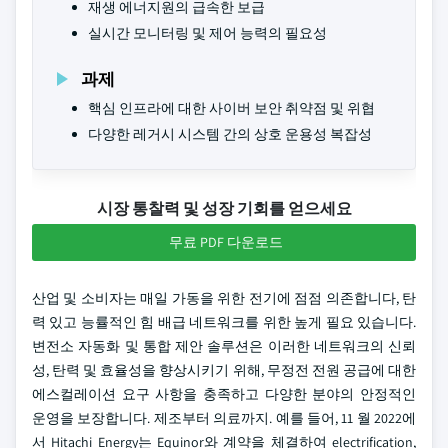
재생 에너지원의 급속한 보급
실시간 모니터링 및 제어 능력의 필요성
과제
핵심 인프라에 대한 사이버 보안 취약점 및 위협
다양한 레거시 시스템 간의 상호 운용성 복잡성
시장 통찰력 및 성장 기회를 얻으세요
무료 PDF 다운로드
산업 및 소비자는 매일 가동을 위한 전기에 점점 의존합니다, 탄
력 있고 능률적인 힘 배급 네트워크를 위한 높게 필요 있습니다.
변전소 자동화 및 통합 제안 솔루션은 이러한 네트워크의 신뢰
성, 탄력 및 효율성을 향상시키기 위해, 무정전 전원 공급에 대한
에스컬레이션 요구 사항을 충족하고 다양한 분야의 안정적인
운영을 보장합니다. 제조부터 의료까지. 예를 들어, 11 월 2022에
서 Hitachi Energy는 Equinor와 계약을 체결하여 electrification,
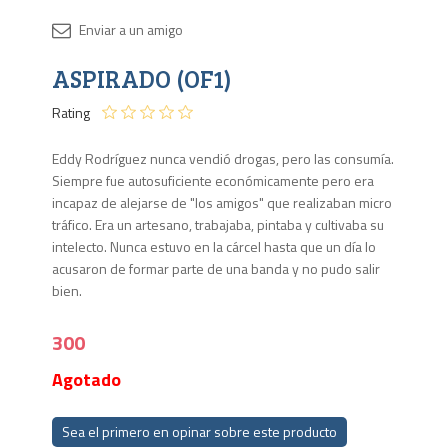
Disponib
ASPIRADO (OF1)
Agota
Rating
Eddy Rodríguez nunca vendió drogas, pero las consumía.
Siempre fue au­tosuficiente económicamente pero era
incapaz de alejarse de "los ami­gos" que realizaban micro
tráfico. Era un artesano, trabajaba, pintaba y cul­tivaba su
intelecto. Nunca estuvo en la cárcel hasta que un día lo
acusaron de formar parte de una banda y no pudo salir
bien.
300
Agotado
Sea el primero en opinar sobre este producto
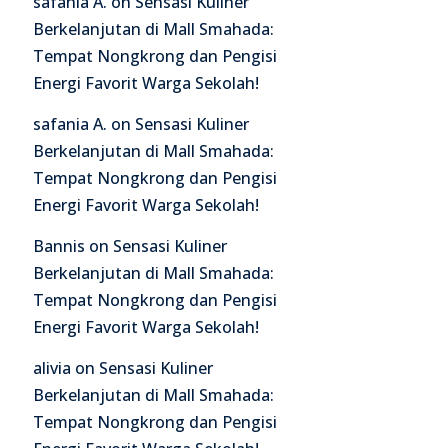
safania A.
on
Sensasi Kuliner
Berkelanjutan di Mall Smahada:
Tempat Nongkrong dan Pengisi
Energi Favorit Warga Sekolah!
safania A.
on
Sensasi Kuliner
Berkelanjutan di Mall Smahada:
Tempat Nongkrong dan Pengisi
Energi Favorit Warga Sekolah!
Bannis
on
Sensasi Kuliner
Berkelanjutan di Mall Smahada:
Tempat Nongkrong dan Pengisi
Energi Favorit Warga Sekolah!
alivia
on
Sensasi Kuliner
Berkelanjutan di Mall Smahada:
Tempat Nongkrong dan Pengisi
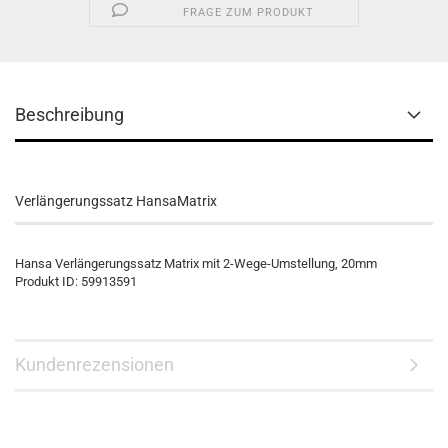
FRAGE ZUM PRODUKT
Beschreibung
Verlängerungssatz HansaMatrix
Hansa Verlängerungssatz Matrix mit 2-Wege-Umstellung, 20mm
Produkt ID: 59913591
Kundenrezensionen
···
TASK GOAL = Where a line of the data contains "pero", copy that line.

WRITTEN RESPONSE =
Eddy Rodríguez nunca vendió drogas, pero las consumía.
Siempre fue au­tosuficiente económicamente pero era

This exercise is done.